Work instruction: Where the string "hôteliers" shows up in a line of the records, copy that line.

Data in this exercise:
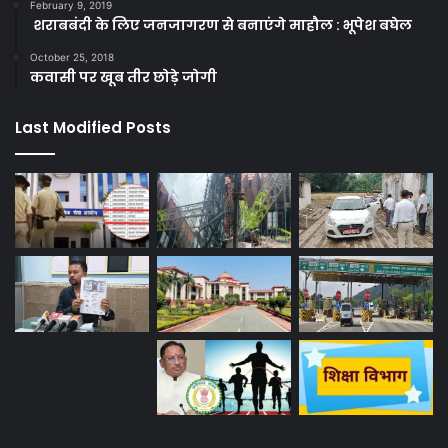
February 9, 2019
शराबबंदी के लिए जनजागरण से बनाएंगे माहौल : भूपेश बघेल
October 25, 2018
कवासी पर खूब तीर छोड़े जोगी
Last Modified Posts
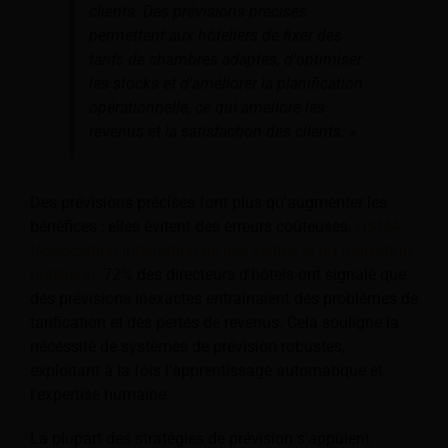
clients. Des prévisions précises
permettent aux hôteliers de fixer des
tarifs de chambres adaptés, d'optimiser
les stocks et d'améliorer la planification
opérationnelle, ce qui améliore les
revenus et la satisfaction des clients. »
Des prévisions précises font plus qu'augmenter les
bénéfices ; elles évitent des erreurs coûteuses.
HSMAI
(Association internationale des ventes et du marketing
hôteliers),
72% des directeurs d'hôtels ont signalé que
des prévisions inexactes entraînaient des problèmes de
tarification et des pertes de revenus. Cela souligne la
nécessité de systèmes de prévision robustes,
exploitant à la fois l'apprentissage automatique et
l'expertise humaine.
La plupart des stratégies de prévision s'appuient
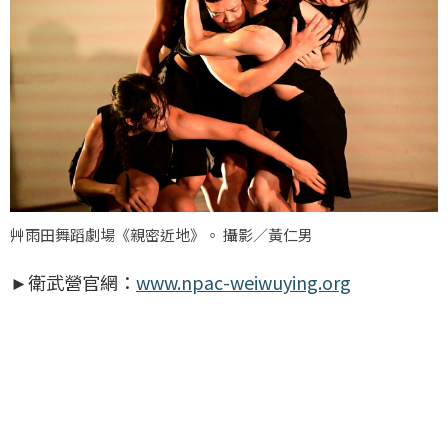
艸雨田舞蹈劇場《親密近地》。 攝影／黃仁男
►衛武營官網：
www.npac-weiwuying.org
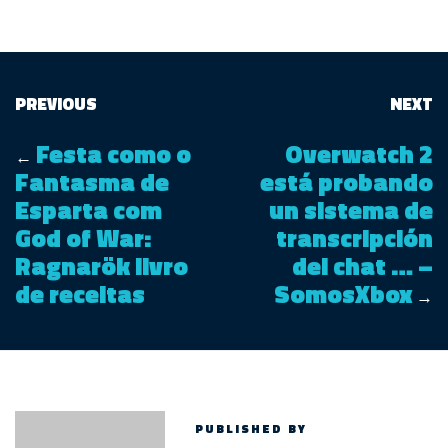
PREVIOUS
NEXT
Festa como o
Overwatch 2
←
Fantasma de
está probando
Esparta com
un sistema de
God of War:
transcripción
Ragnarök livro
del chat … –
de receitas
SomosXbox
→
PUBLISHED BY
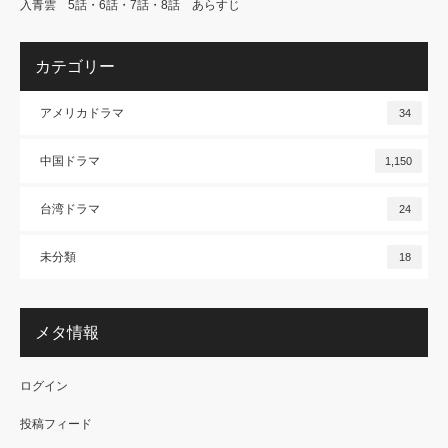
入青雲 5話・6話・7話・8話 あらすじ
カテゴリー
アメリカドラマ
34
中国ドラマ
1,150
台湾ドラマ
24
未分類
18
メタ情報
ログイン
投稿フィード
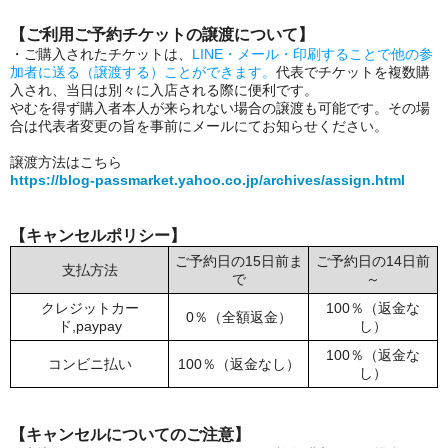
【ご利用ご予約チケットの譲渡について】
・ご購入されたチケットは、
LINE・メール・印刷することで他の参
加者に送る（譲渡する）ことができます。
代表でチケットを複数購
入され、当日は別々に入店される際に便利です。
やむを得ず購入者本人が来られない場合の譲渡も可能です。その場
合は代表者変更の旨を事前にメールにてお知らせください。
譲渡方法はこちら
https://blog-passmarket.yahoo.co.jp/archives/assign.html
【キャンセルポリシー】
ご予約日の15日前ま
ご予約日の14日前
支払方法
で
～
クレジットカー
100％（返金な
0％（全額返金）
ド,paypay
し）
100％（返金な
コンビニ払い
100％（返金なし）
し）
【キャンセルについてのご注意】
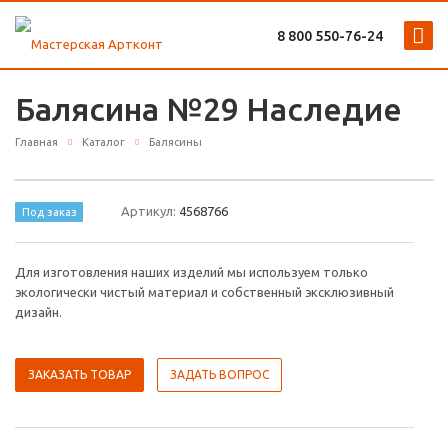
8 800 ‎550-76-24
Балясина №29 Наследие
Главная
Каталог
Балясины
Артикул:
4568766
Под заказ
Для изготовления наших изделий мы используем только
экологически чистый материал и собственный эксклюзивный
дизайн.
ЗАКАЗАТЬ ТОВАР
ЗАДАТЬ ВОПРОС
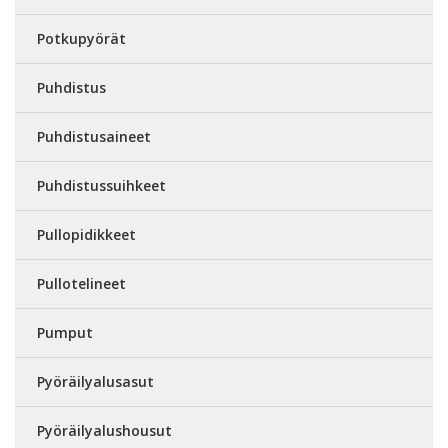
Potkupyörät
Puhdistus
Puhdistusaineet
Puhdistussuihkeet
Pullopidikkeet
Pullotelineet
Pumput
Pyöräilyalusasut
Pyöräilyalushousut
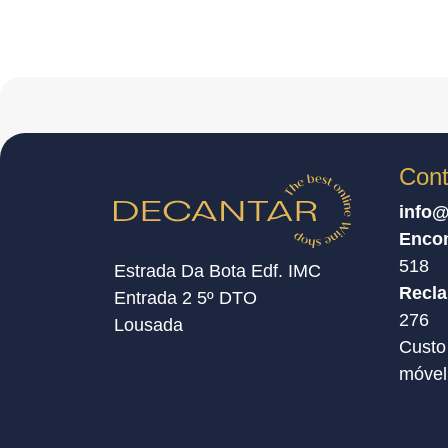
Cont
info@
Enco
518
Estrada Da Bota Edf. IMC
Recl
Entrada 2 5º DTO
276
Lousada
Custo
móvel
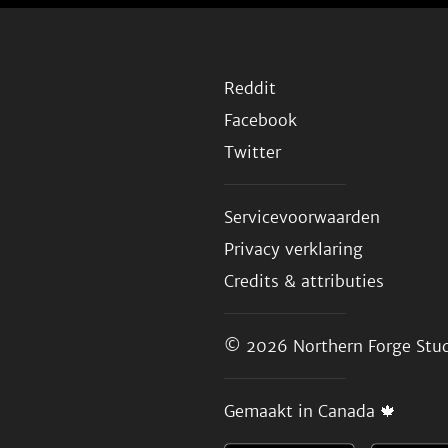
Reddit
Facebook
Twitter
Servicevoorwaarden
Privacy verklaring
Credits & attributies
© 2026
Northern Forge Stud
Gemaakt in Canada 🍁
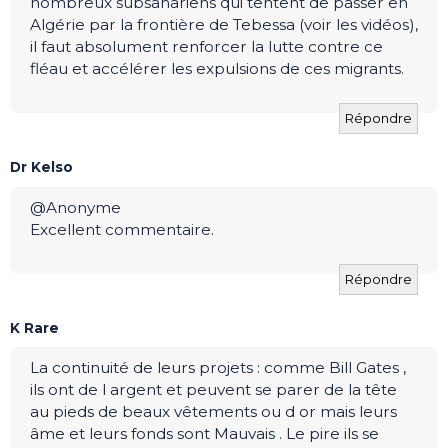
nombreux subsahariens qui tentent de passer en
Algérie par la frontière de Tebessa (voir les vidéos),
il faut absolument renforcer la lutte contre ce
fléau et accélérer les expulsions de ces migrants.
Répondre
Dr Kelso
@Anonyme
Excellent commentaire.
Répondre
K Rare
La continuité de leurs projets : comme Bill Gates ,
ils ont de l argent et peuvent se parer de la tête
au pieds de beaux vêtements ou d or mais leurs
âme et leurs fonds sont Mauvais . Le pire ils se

Written solution:
permettent aux hôteliers de fixer des
hôteliers),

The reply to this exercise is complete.